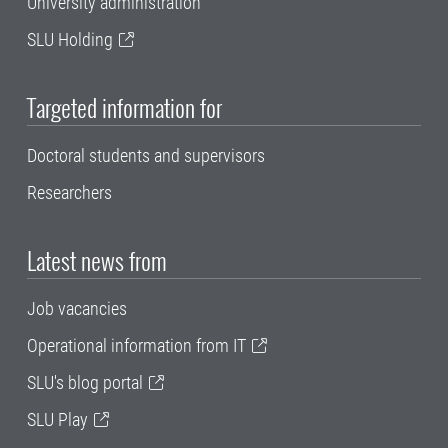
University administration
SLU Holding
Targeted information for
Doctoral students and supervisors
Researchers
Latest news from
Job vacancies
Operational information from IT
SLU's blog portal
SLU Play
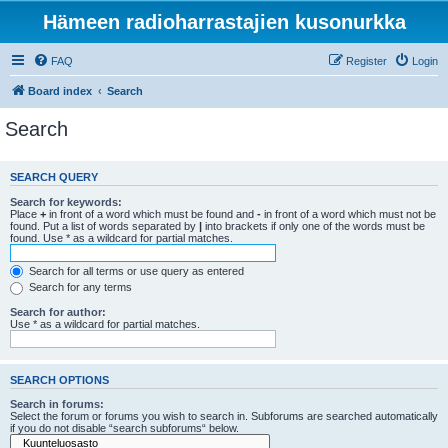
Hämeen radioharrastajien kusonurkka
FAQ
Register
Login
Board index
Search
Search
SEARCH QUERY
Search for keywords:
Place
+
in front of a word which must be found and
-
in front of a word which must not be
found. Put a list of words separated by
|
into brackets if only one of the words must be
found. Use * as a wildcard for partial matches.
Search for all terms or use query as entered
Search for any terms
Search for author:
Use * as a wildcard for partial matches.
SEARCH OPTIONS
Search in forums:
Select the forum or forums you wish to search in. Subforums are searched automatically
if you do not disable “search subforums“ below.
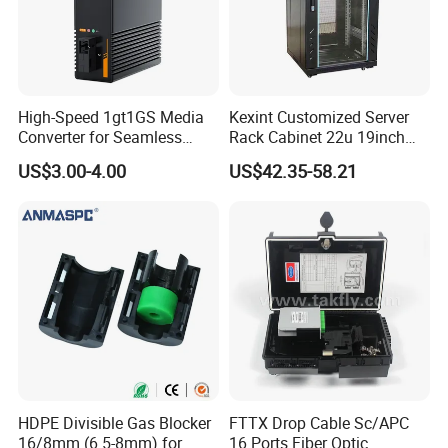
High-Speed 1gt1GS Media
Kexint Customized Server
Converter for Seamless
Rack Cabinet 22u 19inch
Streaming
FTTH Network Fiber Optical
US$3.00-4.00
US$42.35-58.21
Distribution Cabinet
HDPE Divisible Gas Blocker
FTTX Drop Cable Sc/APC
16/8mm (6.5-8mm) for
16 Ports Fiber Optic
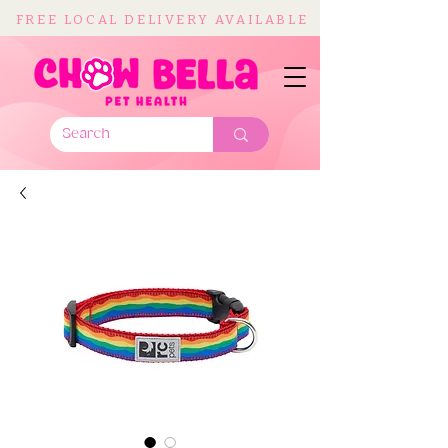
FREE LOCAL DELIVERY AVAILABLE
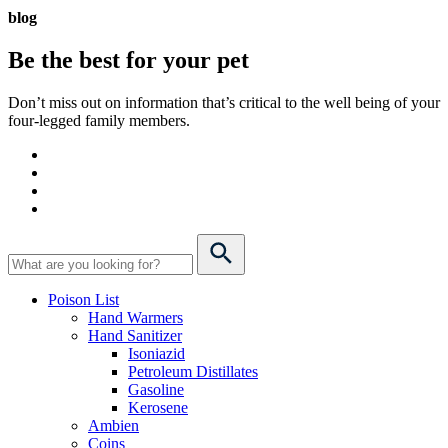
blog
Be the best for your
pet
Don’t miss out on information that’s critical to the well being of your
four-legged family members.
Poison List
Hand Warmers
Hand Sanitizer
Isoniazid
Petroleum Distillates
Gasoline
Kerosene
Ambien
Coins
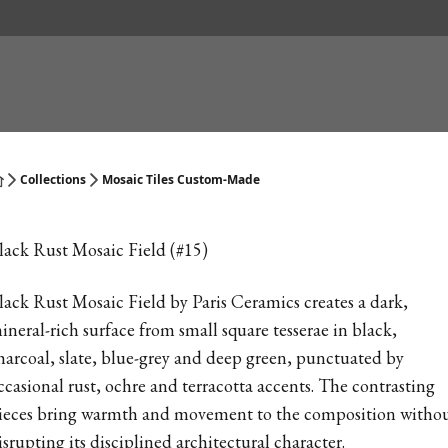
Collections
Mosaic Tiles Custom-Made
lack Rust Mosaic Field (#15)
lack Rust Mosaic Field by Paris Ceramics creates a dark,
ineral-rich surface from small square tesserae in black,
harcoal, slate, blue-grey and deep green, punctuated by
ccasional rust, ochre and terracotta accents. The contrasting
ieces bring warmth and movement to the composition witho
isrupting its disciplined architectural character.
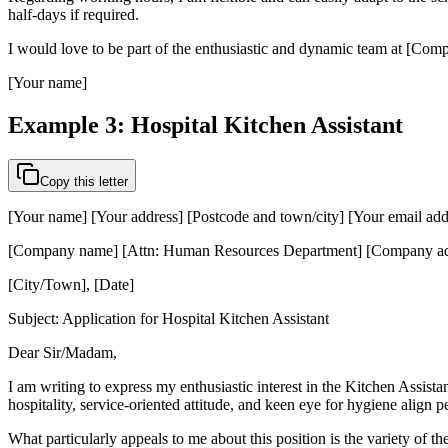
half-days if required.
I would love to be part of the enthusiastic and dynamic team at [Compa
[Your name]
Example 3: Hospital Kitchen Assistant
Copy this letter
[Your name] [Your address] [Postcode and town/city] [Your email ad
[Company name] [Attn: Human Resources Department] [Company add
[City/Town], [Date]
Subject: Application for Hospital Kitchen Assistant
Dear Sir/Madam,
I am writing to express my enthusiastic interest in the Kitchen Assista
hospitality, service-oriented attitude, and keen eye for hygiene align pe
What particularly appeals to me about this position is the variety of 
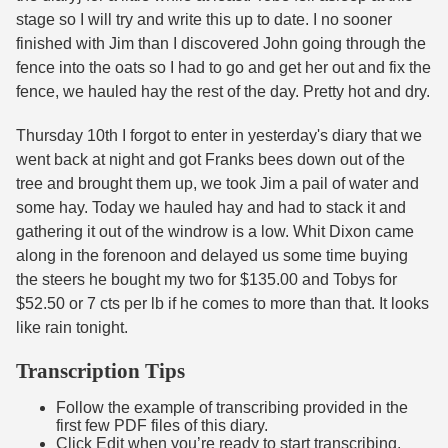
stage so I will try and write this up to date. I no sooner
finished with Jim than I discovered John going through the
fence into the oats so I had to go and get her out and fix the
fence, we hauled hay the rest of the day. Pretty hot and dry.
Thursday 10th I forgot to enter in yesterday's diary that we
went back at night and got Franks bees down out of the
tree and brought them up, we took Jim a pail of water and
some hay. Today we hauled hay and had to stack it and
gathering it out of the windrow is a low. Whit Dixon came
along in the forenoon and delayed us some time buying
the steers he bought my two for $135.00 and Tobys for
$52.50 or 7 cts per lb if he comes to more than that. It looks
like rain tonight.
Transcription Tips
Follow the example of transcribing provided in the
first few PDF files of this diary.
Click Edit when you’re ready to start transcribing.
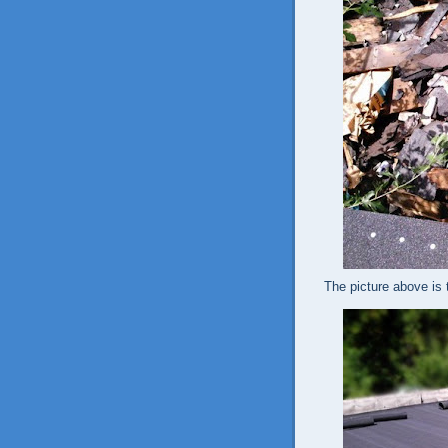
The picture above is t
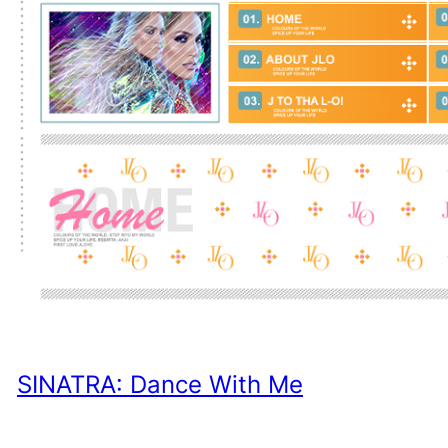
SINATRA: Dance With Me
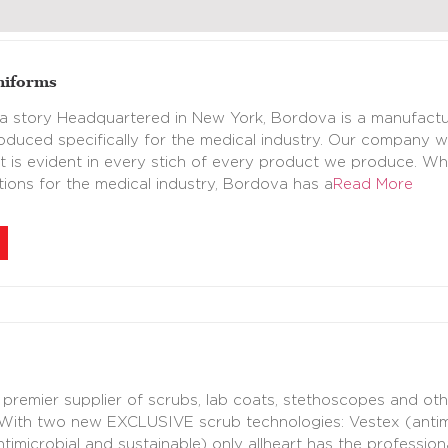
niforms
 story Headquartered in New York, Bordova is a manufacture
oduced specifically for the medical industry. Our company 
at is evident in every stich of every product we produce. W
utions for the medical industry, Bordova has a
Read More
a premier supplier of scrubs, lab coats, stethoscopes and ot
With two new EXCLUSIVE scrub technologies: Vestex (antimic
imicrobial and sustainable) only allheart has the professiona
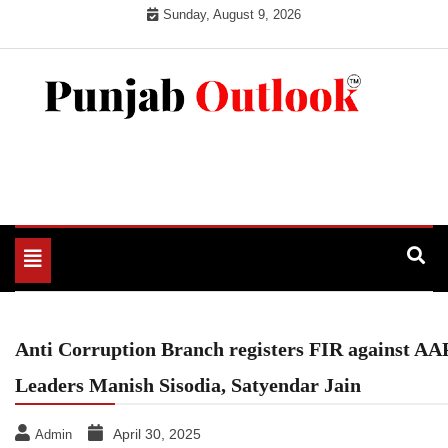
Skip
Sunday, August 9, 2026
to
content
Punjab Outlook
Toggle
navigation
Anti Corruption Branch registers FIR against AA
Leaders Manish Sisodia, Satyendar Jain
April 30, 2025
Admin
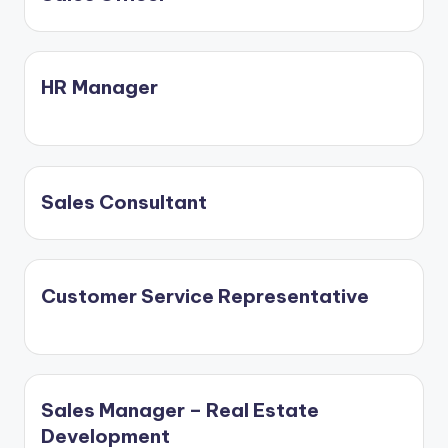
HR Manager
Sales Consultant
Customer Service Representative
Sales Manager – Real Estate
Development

════════════════

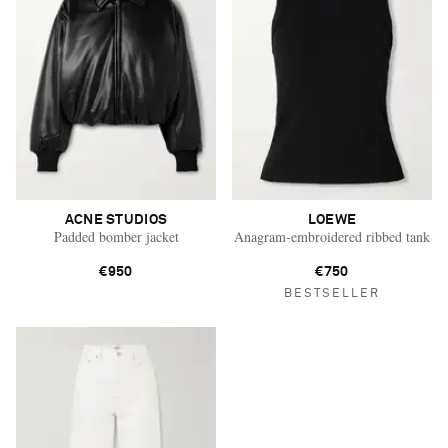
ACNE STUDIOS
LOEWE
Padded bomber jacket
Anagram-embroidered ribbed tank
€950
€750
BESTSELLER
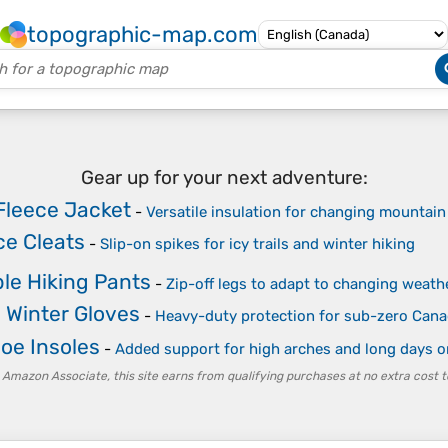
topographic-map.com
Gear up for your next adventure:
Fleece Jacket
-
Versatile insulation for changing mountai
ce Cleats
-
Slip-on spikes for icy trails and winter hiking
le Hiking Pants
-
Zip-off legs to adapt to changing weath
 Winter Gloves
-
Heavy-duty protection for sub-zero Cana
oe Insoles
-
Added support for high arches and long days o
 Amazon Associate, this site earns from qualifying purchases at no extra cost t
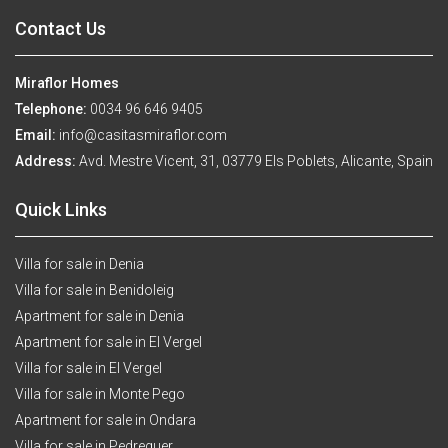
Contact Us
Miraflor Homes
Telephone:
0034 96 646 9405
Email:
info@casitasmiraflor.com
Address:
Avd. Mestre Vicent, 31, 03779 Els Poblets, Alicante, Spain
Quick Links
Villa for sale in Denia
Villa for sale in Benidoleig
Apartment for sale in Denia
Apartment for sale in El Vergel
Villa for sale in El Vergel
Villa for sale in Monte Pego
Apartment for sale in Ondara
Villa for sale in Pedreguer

════════════════

**Task to carry out**
What lines above contain the word "matches"? Return each such line.

**Response to this exercise**
found. Use * as a wildcard for partial matches.
Use * as a wildcard for partial matches.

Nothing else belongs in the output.